Twenty years on, the sharp, aggressive Shaun Ryder who would slice through his songs to ask if you should be in here watching that, or tell you Jesus was a cunt, is long gone. In Blur’s first, cocksure major interview, a young Albarn sneered “We killed baggy”. Yet here is its ghost, a spectral moan from deep inside Gorillaz’ fictional machine, Ryder mumbling “never did no harm” as he warns of something else approaching. It’s there. What’s there?

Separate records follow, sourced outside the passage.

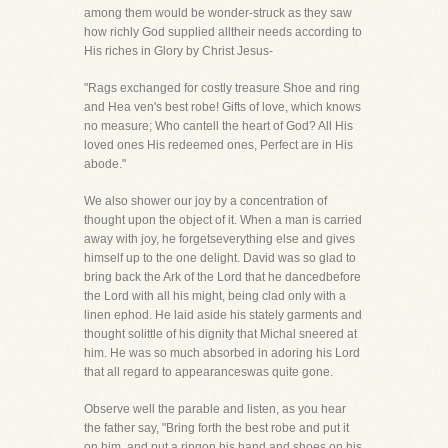
among them would be wonder-struck as they saw
how richly God supplied alltheir needs according to
His riches in Glory by Christ Jesus-
"Rags exchanged for costly treasure Shoe and ring
and Hea ven's best robe! Gifts of love, which knows
no measure; Who cantell the heart of God? All His
loved ones His redeemed ones, Perfect are in His
abode."
We also shower our joy by a concentration of
thought upon the object of it. When a man is carried
away with joy, he forgetseverything else and gives
himself up to the one delight. David was so glad to
bring back the Ark of the Lord that he dancedbefore
the Lord with all his might, being clad only with a
linen ephod. He laid aside his stately garments and
thought solittle of his dignity that Michal sneered at
him. He was so much absorbed in adoring his Lord
that all regard to appearanceswas quite gone.
Observe well the parable and listen, as you hear
the father say, "Bring forth the best robe and put it
on him, and put a ringon his hand and shoes on his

It’s very good and very strange to hear him on a Number 1 record, even on this shabby form. It’s left to Rosie/Noodle to space out Ryder’s interjections, give the song some kind of more conventional shape while still leaving it a riddle, a scrap-built record which shouldn’t work but does. It’s our only encounter with Gorillaz, and our last - as of now - with Damon Albarn. Of his three number ones, “DARE” is the best, and the one he imposes himself on least. His work - Gorillaz included - too often feels self-conscious to me, a cold eye picking out trends and pulling them apart to see how they function like Bowie or Prince did, but without their way of infecting it with a personal weirdness; the best Blur songs face this chilliness head-on. On “DARE” Albarn imports someone else’s battered strangeness, and it’s one of his most successful and inscrutable tracks. A happy ending for Britpop? A more interesting one, at least.